The increase in scale and complexity of modern systems makes manual detection infeasible, and in the current industrial Internet environment, intelligent automatic detection of equipment anomalies is an urgent need in order to reduce the manual workload [6]. The log sequence is constructed, and the TF-IDF method is used to construct the feature vector, and then the CNN model is used to perform device anomaly detection [22] on the extracted features. At the same time, in order to reduce the communication overhead and resource allocation burden of the blockchain, the model rows need to be compressed to form a smaller network model before the model is uploaded by the computing device.

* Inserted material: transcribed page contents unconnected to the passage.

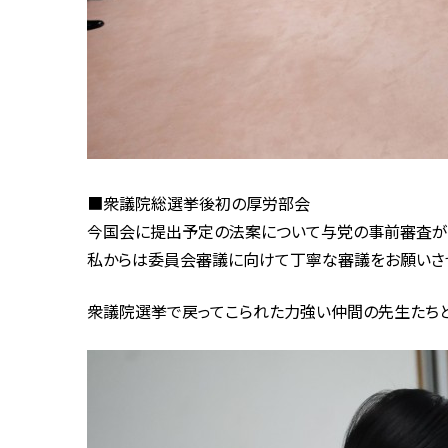
■衆議院総選挙後初の厚労部会
今国会に提出予定の法案について与党の事前審査が
私からは委員会審議に向けて丁寧な審議をお願いさ
衆議院選挙で戻ってこられた力強い仲間の先生たちと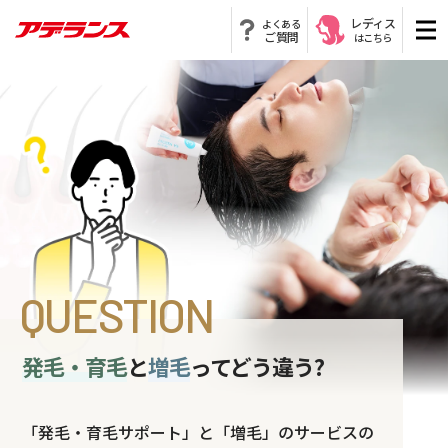
レディス
よくある
ご質問
はこちら
QUESTION
発毛・育毛
と
増毛
ってどう違う?
「発毛・育毛サポート」と「増毛」の
サービスの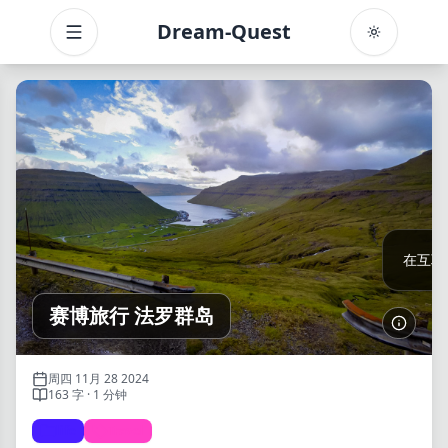
Dream-Quest
Toggle menu
目录
赛博旅行之法罗群岛篇
在互联
赛博旅行 法罗群岛
了解更
周四 11月 28 2024
163 字 · 1 分钟
life
Travel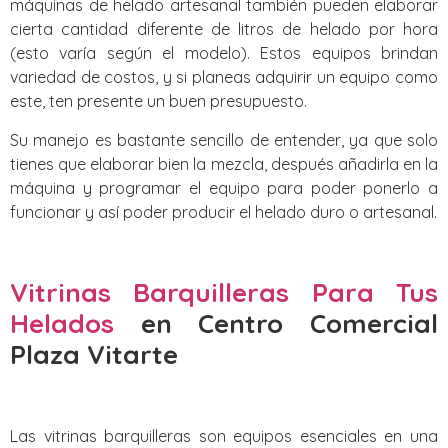
máquinas de helado artesanal también pueden elaborar
cierta cantidad diferente de litros de helado por hora
(esto varía según el modelo). Estos equipos brindan
variedad de costos, y si planeas adquirir un equipo como
este, ten presente un buen presupuesto.
Su manejo es bastante sencillo de entender, ya que solo
tienes que elaborar bien la mezcla, después añadirla en la
máquina y programar el equipo para poder ponerlo a
funcionar y así poder producir el helado duro o artesanal.
Vitrinas Barquilleras Para Tus
Helados
en Centro Comercial
Plaza Vitarte
Las vitrinas barquilleras son equipos esenciales en una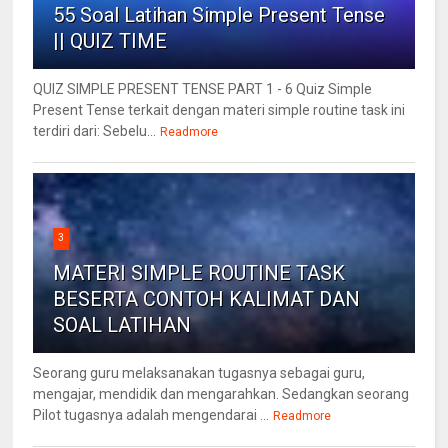
55 Soal Latihan Simple Present Tense
|| QUIZ TIME
QUIZ SIMPLE PRESENT TENSE PART 1 - 6 Quiz Simple
Present Tense terkait dengan materi simple routine task ini
terdiri dari: Sebelu...
Readmore
3
MATERI SIMPLE ROUTINE TASK
BESERTA CONTOH KALIMAT DAN
SOAL LATIHAN
Seorang guru melaksanakan tugasnya sebagai guru,
mengajar, mendidik dan mengarahkan. Sedangkan seorang
Pilot tugasnya adalah mengendarai ...
Readmore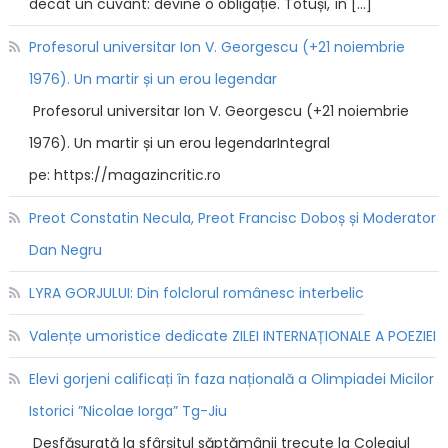
decât un cuvânt: devine o obligație. Totuși, în […]
Profesorul universitar Ion V. Georgescu (+21 noiembrie
1976). Un martir și un erou legendar
Profesorul universitar Ion V. Georgescu (+21 noiembrie
1976). Un martir și un erou legendarIntegral
pe: https://magazincritic.ro
Preot Constatin Necula, Preot Francisc Doboș și Moderator
Dan Negru
LYRA GORJULUI: Din folclorul românesc interbelic
Valențe umoristice dedicate ZILEI INTERNAȚIONALE A POEZIEI
Elevi gorjeni calificați în faza națională a Olimpiadei Micilor
Istorici ”Nicolae Iorga” Tg-Jiu
Desfășurată la sfârșitul săptămânii trecute la Colegiul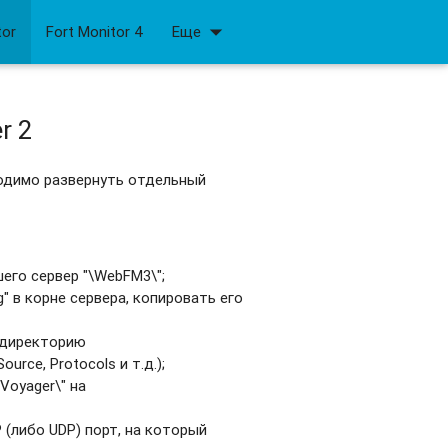
arrow_drop_down
tor
Fort Monitor 4
Еще
r 2
ходимо развернуть отдельный
его сервер "\WebFM3\";
g" в корне сервера, копировать его
 директорию
urce, Protocols и т.д.);
Voyager\" на
(либо UDP) порт, на который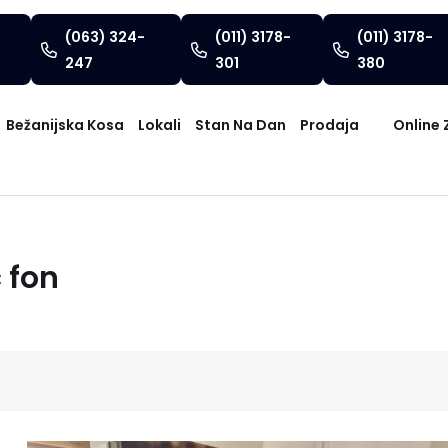
(063) 324-
(011) 3178-
(011) 3178-
247
301
380
Bežanijska Kosa
Lokali
Stan Na Dan
Prodaja
Online 
 fon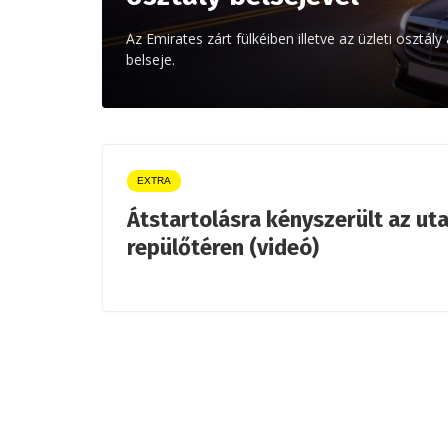
Az Emirates zárt fülkéiben illetve az üzleti osztál
belseje.
EXTRA
Átstartolásra kényszerült az uta
repülőtéren (videó)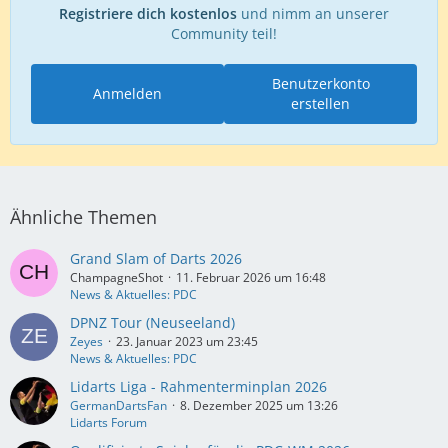
Registriere dich kostenlos
und nimm an unserer
Community teil!
Benutzerkonto
Anmelden
erstellen
Ähnliche Themen
Grand Slam of Darts 2026
ChampagneShot
11. Februar 2026 um 16:48
News & Aktuelles: PDC
DPNZ Tour (Neuseeland)
Zeyes
23. Januar 2023 um 23:45
News & Aktuelles: PDC
Lidarts Liga - Rahmenterminplan 2026
GermanDartsFan
8. Dezember 2025 um 13:26
Lidarts Forum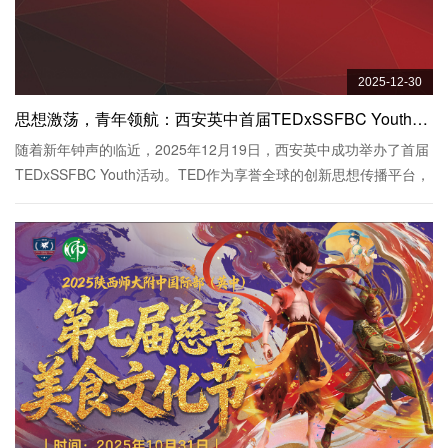
2025-12-30
思想激荡，青年领航：西安英中首届TEDxSSFBC Youth活动圆满落幕 ——以“挑战”回应时代，南北青年共织思想图谱
随着新年钟声的临近，2025年12月19日，西安英中成功举办了首届
TEDxSSFBC Youth活动。TED作为享誉全球的创新思想传播平台，
此次活动是经TED官方正式授权、面向中学生的英文演讲盛会。我
校亦十分荣幸成为今年西北地区唯一获得...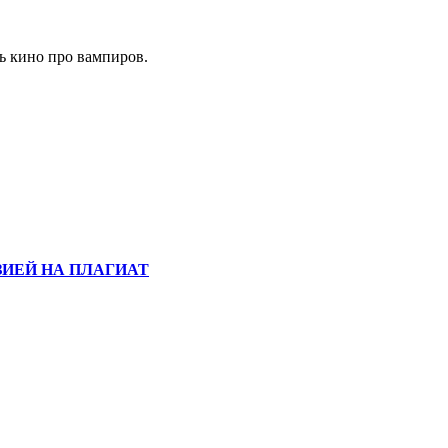
ь кино про вампиров.
ИЕЙ НА ПЛАГИАТ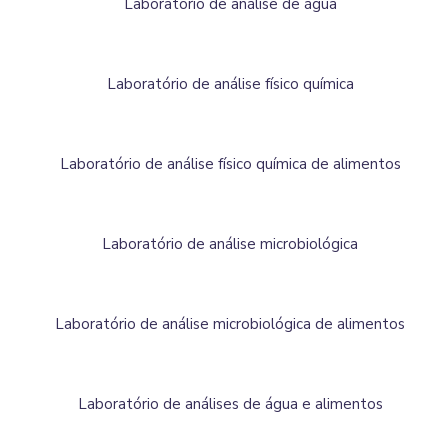
Laboratório de análise de água
Laboratório de análise físico química
Laboratório de análise físico química de alimentos
Laboratório de análise microbiológica
Laboratório de análise microbiológica de alimentos
Laboratório de análises de água e alimentos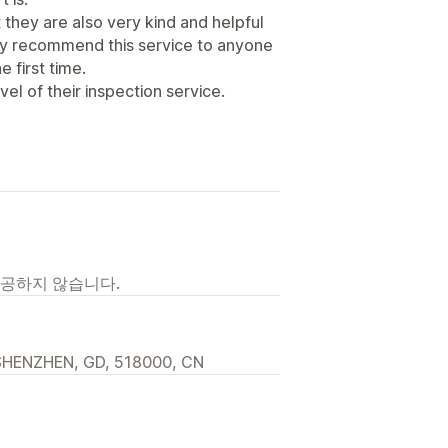
t they are also very kind and helpful
lly recommend this service to anyone
 first time.
evel of their inspection service.
제공하지 않습니다.
t, SHENZHEN, GD, 518000, CN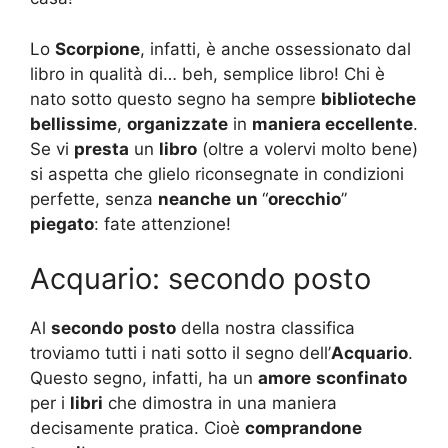
Lo
Scorpione
, infatti, è anche ossessionato dal
libro in qualità di… beh, semplice libro! Chi è
nato sotto questo segno ha sempre
biblioteche
bellissime
,
organizzate
in
maniera eccellente
.
Se vi
presta
un
libro
(oltre a volervi molto bene)
si aspetta che glielo riconsegnate in condizioni
perfette, senza
neanche
un
“
orecchio
”
piegato
: fate attenzione!
Acquario: secondo posto
Al
secondo
posto
della nostra classifica
troviamo tutti i nati sotto il segno dell’
Acquario
.
Questo segno, infatti, ha un
amore
sconfinato
per i
libri
che dimostra in una maniera
decisamente pratica. Cioè
comprandone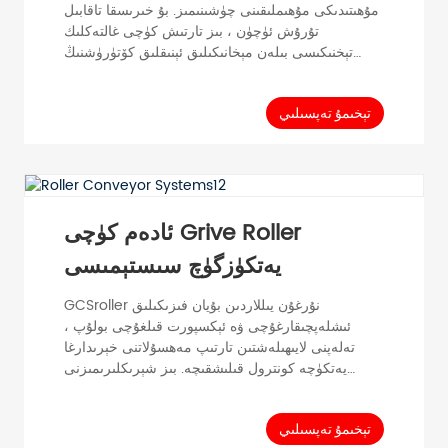
مۇھىتىدىكى مۇھىملىقىنى چۈشىنىمىز. بۇ خىرىسقا تاقابىل
تۇرۇش ئۈچۈن ، بىز تارتىش كۈچى غالتەكلىك
تېخنىكىسى بىلەن مېخانىكىلىق ئېنىقلىق كۆتۈرۈشنىڭ
پايدىسى بىرلەشتۈرۈلگەن يەتكۈزۈش سىستېمىسىنى
بارلىققا كەلتۈردۇق. بۇ ئىجادىي ھەل قىلىش چارىسى
ئىشلەپچىقىرىش ئۈنۈمىنى ئاشۇرۇش ۋە مەشغۇلاتنى
تېخىمۇ تەپسىلىي
راۋانلاشتۇرۇش ئۈچۈن بىر قانچە مۇھىم پايدا بىلەن
تەمىنلەيدۇ. غالتەكلىك يەتكۈزۈش سىستېمىسىمىزنىڭ
كۆرۈنەرلىك ئالاھىدىلىكلىرىنىڭ بىرى تارتىش كۈچى
دومىلىتىش. بۇ رولچىلار t ...
ئادەم كۈچى Grive Roller
يەتكۈزگۈچ سىستېمىسى
GCSroller نۇرغۇن يىللاردىن بۇيان فىزىكىلىق
ئىشلەپچىقارغۇچى ۋە ئېكسپورت قىلغۇچى بولۇپ ،
تەلەپنى لايىھىلەشتىن تارتىپ مەھسۇلاتنى خېرىدارغا
يەتكۈچە كونترول قىلىشقىچە. بىز شېرىكلىرىمىزنى
ئۇلارنىڭ بازارلىرىنى تەرەققىي قىلدۇرۇش ۋە تەڭ پايدا
ئالىدىغان ۋەزىيەتنى قولغا كەلتۈرۈشكە ئېھتىياجلىق
بولغان بارلىق نەرسىلەر بىلەن تەمىنلەيمىز. GCS
تېخىمۇ تەپسىلىي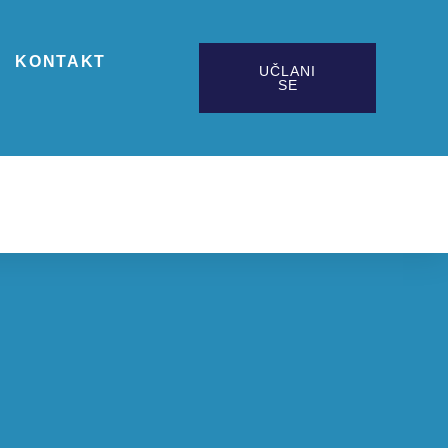
KONTAKT
UČLANI
SE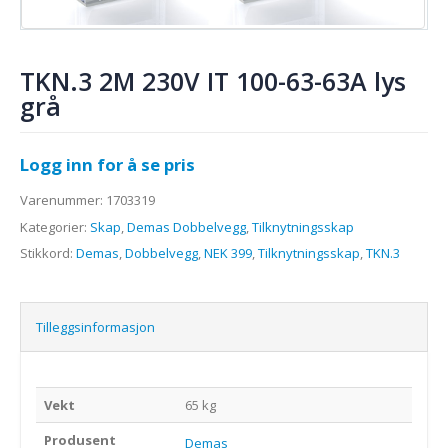
TKN.3 2M 230V IT 100-63-63A lys
grå
Logg inn for å se pris
Varenummer:
1703319
Kategorier:
Skap
,
Demas Dobbelvegg
,
Tilknytningsskap
Stikkord:
Demas
,
Dobbelvegg
,
NEK 399
,
Tilknytningsskap
,
TKN.3
Tilleggsinformasjon
Vekt
65 kg
Produsent
Demas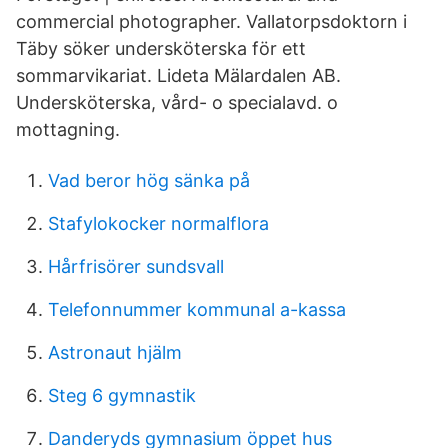
commercial photographer. Vallatorpsdoktorn i
Täby söker undersköterska för ett
sommarvikariat. Lideta Mälardalen AB.
Undersköterska, vård- o specialavd. o
mottagning.
Vad beror hög sänka på
Stafylokocker normalflora
Hårfrisörer sundsvall
Telefonnummer kommunal a-kassa
Astronaut hjälm
Steg 6 gymnastik
Danderyds gymnasium öppet hus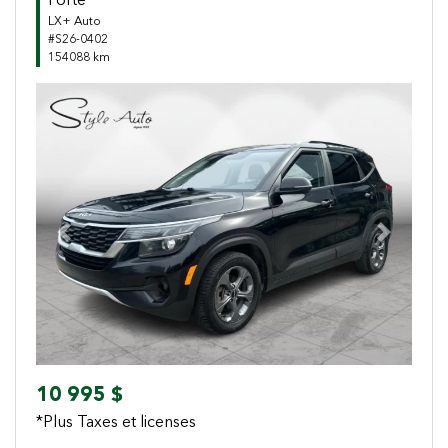
Forte
LX+ Auto
#S26-0402
154088 km
Previous
Next
10 995 $
*Plus Taxes et licenses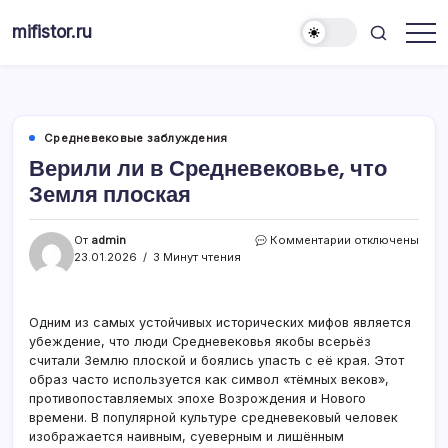
Перейти
mifistor.ru
к
Мифы
содержимому
истории
Средневековые заблуждения
Верили ли в Средневековье, что
Земля плоская
к
От
admin
Комментарии
отключены
записи
23.01.2026
3 Минут чтения
Верили
ли
в
Одним из самых устойчивых исторических мифов является
Средневековье,
убеждение, что люди Средневековья якобы всерьёз
что
Земля
считали Землю плоской и боялись упасть с её края. Этот
плоская
образ часто используется как символ «тёмных веков»,
противопоставляемых эпохе Возрождения и Нового
времени. В популярной культуре средневековый человек
изображается наивным, суеверным и лишённым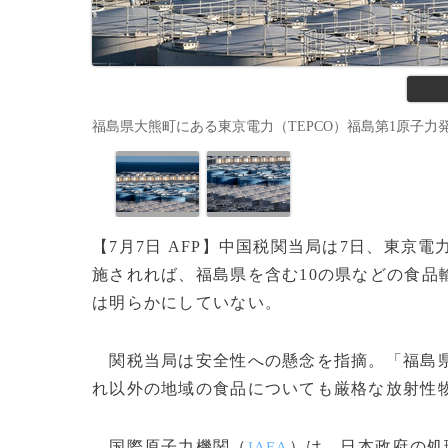
福島県大熊町にある東京電力（TEPCO）福島第1原子力発電所の処理
【7月7日 AFP】中国税関当局は7日、東京電
施されれば、福島県を含む10の県などの食品
は明らかにしていない。
関税当局は安全性への懸念を指摘。「福島県
れ以外の地域の食品についても厳格な放射性
国際原子力機関（
）は、日本政府の処
IAEA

5.1. Industrial Equipment Anomaly Detection

With the rapid growth in the scale and complexity of modern systems, traditional manual detection approaches have been unable to fulfill the requirements of the current industrial Internet environment. In this context, intelligent and automatic detection of equipment anomalies has emerged as an urgent necessity, which can effectively alleviate the manual workload and enhance the detection efficiency and accuracy.

To achieve this objective, a diverse range of advanced technologies and approaches can be employed. Firstly, the working log of the computing device offers a detailed account of the events generated by the system. Nevertheless, traditional anomaly detection methods based on keywords or regular expressions do not yield satisfactory performance in sequential pattern-based anomaly detection. As modern systems expand in size and increase in complexity, manual detection becomes unfeasible. By constructing log sequences and utilizing the TF-IDF method to construct feature vectors, crucial information can be effectively extracted, laying a foundation for subsequent anomaly detection. The TF-IDF method can measure the relative significance of terms in a document and reduce the influence of common yet unimportant terms through an inverse document frequency, thereby enabling a more accurate identification of key terms in a document. This approach has many applications in document classification, keyword extraction, and recommender systems.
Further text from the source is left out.